SCO ODT 1.0, X11, Motif, DOS, TCP/IP, Software Dev.
Avex 386 mainboard 25 MHz
Adaptec 2322-16 ESDI disk controller
Paradise VGA Plus 800x600x16
Western Digital 8003EBT Ethernet (thin, and the only system on my own net)
Imprimis Wren 6 320 MB disk
8 MB RAM
Phoenix BIOS
Logitech serial Mouse (latest rev)
Relaxed security defaults


I normally run the X Window system and use the box for developing
programs and writing for my next book.  My default config is two 
large xterms and one xclock, under the Motif window manager, mwm.

1) I cannot seem to be able to run the system with "heavy" use for more
than four hours. (I'm developing Motif programs).  During a major make
session, running the C compiler (stock cc), I'll see a message like
"Killed."
or 
"Signal receieved"

(I'm not typing ANYTHING at all during this time.)

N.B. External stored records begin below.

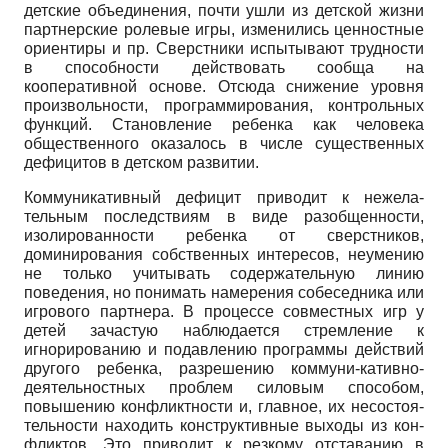
детские объединения, почти ушли из детской жизни
партнер­ские ролевые игры, изменились ценностные
ориенти­ры и пр. Сверстники испытывают трудности
в способ­ности действовать сообща на
кооперативной основе. Отсюда снижение уровня
произвольности, програм­мирования, контрольных
функций. Становление ре­бенка как человека
общественного оказалось в числе существенных
дефицитов в детском развитии.
Коммуникативный дефицит приводит к нежела­
тельным последствиям в виде разобщенности,
изоли­рованности ребенка от сверстников,
доминирования собственных интересов, неумению
не только учиты­вать содержательную линию
поведения, но понимать намерения собеседника или
игрового партнера. В про­цессе совместных игр у
детей зачастую наблюдается стремление к
игнорированию и подавлению програм­мы действий
другого ребенка, разрешению коммуни-кативно-
деятельностных проблем силовым способом,
повышению конфликтности и, главное, их несостоя­
тельности находить конструктивные выходы из кон­
фликтов. Это приводит к резкому отставанию в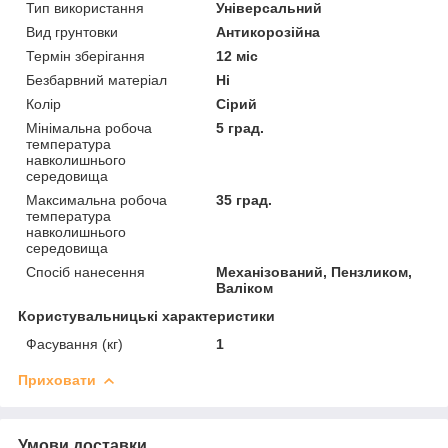
Тип використання
Універсальний
Вид грунтовки
Антикорозійна
Термін зберігання
12 міс
Безбарвний матеріал
Ні
Колір
Сірий
Мінімальна робоча
5 град.
температура
навколишнього
середовища
Максимальна робоча
35 град.
температура
навколишнього
середовища
Спосіб нанесення
Механізований, Пензликом,
Валіком
Користувальницькі характеристики
Фасування (кг)
1
Приховати
Умови доставки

Then, the X server usually freezes and the only thing I can do is
Alt-Sys Req to trash the X server (and my compile processes).  When I
get back to the console (I sure wish xterm -C worked, so I could
see console messages under X!), the screen is filled with hard disk
errors.  These errors keep getting worse, and generally I have to hit 
the hard reset button.  Now, this is a brand new system, but I 
never rule out hardware (e.g., disk) problems. These disk errors
are continuous and all the system seems to be doing is printing
these errors to the screen.

When I reboot, though, fsck seems to fix all the disk problems. So, 
the hard disk bad track errors don't seem to me to really be bad
tracks, unless fsck isn't really fixing the situation. fsck has always
been voodoo to me, but it has always seemed to do the job on the
many versions of UNIX I've used.

I'm using an Adaptec ESDI controller and an Imprimis Wren 320 MB disk.
Any ideas as to what is causing this? Is it probably hardware, or
could it be in the software, too?

2) (Related to #1, above): A Motif program I wrote, which normally works
fine (its just a test of the Scale widget and it works fine on a number
of UNIX workstations), all of a sudden was killed, like above. The
disk then went berserk, so I did the infamous Alt-SysReq to trash the X 
server. At the console, I again saw streams of disk errors.  When the
system rebooted, and I tried to run my test program, it didn't run.
Instead, it looked like it ran dfspace (a df variant that SCO uses).
Now, whenever I start an xterm, OpenDesktop (ODT) seems to run dfspace
in the new window, so I suspect this is in the system-wide .login
or some file like that. Anyway, my executable did something other
than it had ever done.  Anyone ever seen anything like this?
I deleted the file, since I didn't like what happened.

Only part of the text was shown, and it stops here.